Venezuela\'s Central Bank has filed suit in US court charging that the website DolarToday, which focuses on the black market rate for the bolivar, is harming and destabilizing the country\'s economy.

Venezuela's Central Bank has filed suit in US court charging that the website DolarToday, which focuses on the black market rate for the bolivar, is harming and destabilizing the country's economy.


The suit filed on Friday claims that "DolarToday fabricates black market exchange rates that it publishes via the company's website and smartphone applications," law firm Squire Patton Boggs said in a statement.

The rates on the website do not represent any official Venezuelan fiscal policy, the firm added, without confirming which federal court is handling the suit.

DolarToday is incorporated in the eastern US state of Delaware, but based in the Colombian city of Cucuta.

President Nicolas Maduro's socialist government deems "the use of technology from outside the country to weaken their nation's economy a form of cyberterrorism," the statement stressed.

"The lawsuit alleges that DolarToday is damaging Venezuela's economy by exacerbating inflationary pressures, diminishing the purchasing power of the Venezuelan people and undermining the authority of the Central Bank."
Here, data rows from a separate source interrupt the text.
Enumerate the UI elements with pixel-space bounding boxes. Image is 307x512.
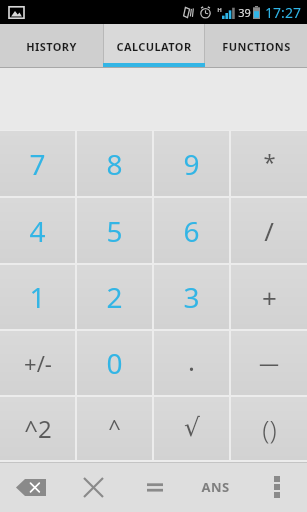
button[interactable]: 6	[154, 198, 229, 263]
button[interactable]: +	[231, 265, 307, 329]
button[interactable]: Clear	[62, 462, 124, 512]
staticText: 5	[106, 212, 123, 250]
staticText: 2	[106, 278, 123, 316]
staticText: 8	[106, 145, 123, 183]
staticText: 0	[106, 344, 123, 382]
staticText: ^2	[24, 412, 52, 445]
staticText: .	[188, 343, 195, 378]
button[interactable]: HISTORY	[0, 24, 103, 68]
button[interactable]: 9	[154, 131, 229, 196]
button[interactable]: 8	[77, 131, 152, 196]
button[interactable]: 4	[0, 198, 75, 263]
staticText: CALCULATOR	[116, 39, 192, 54]
staticText: ^	[108, 412, 121, 442]
staticText: √	[184, 413, 200, 442]
staticText: ()	[262, 411, 277, 446]
staticText: /	[264, 213, 274, 248]
button[interactable]: Equals	[124, 462, 185, 512]
staticText: 6	[183, 212, 200, 250]
button[interactable]: ^	[77, 397, 152, 460]
button[interactable]: 7	[0, 131, 75, 196]
button[interactable]: +/-	[0, 331, 75, 395]
button[interactable]: —	[231, 331, 307, 395]
button[interactable]: 2	[77, 265, 152, 329]
button[interactable]: CALCULATOR	[103, 24, 205, 68]
staticText: —	[259, 350, 279, 377]
button[interactable]: 5	[77, 198, 152, 263]
button[interactable]: √	[154, 397, 229, 460]
button[interactable]: 0	[77, 331, 152, 395]
staticText: 7	[29, 145, 46, 183]
button[interactable]: .	[154, 331, 229, 395]
button[interactable]: ANS	[185, 462, 246, 512]
staticText: 1	[29, 278, 46, 316]
button[interactable]: Backspace	[0, 462, 62, 512]
button[interactable]: 1	[0, 265, 75, 329]
staticText: HISTORY	[26, 39, 77, 54]
staticText: 3	[183, 278, 200, 316]
staticText: ANS	[201, 478, 230, 496]
button[interactable]: ()	[231, 397, 307, 460]
button[interactable]: *	[231, 131, 307, 196]
staticText: 9	[183, 145, 200, 183]
button[interactable]: 3	[154, 265, 229, 329]
staticText: +/-	[24, 348, 52, 378]
staticText: 17:27	[265, 3, 301, 22]
staticText: +	[262, 280, 277, 315]
staticText: FUNCTIONS	[222, 39, 291, 54]
button[interactable]: FUNCTIONS	[205, 24, 307, 68]
staticText: H	[217, 6, 222, 14]
button[interactable]: /	[231, 198, 307, 263]
staticText: 4	[29, 212, 46, 250]
button[interactable]: ^2	[0, 397, 75, 460]
staticText: 39	[238, 5, 251, 20]
button[interactable]: More options	[246, 462, 307, 512]
staticText: *	[263, 146, 276, 176]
The suit does not seek to close the website, but rather for it to cease publishing Venezuela's black market exchange rate.

On Friday, the site showed the black market rate at 820 bolivars to the dollar -- 130 times the lowest official rate for food and medicine. The site is blocked in Venezuela.

Venezuela is heading into legislative elections December 6 amid a severe economic crisis and public disenchantment that have sent Maduro's approval ratings to 20 per cent.

Maduro's government, battered by falling oil prices, is having little success reining in soaring inflation, chronic shortages and coping with what the IMF predicts will be an economic contraction of 10 per cent this year.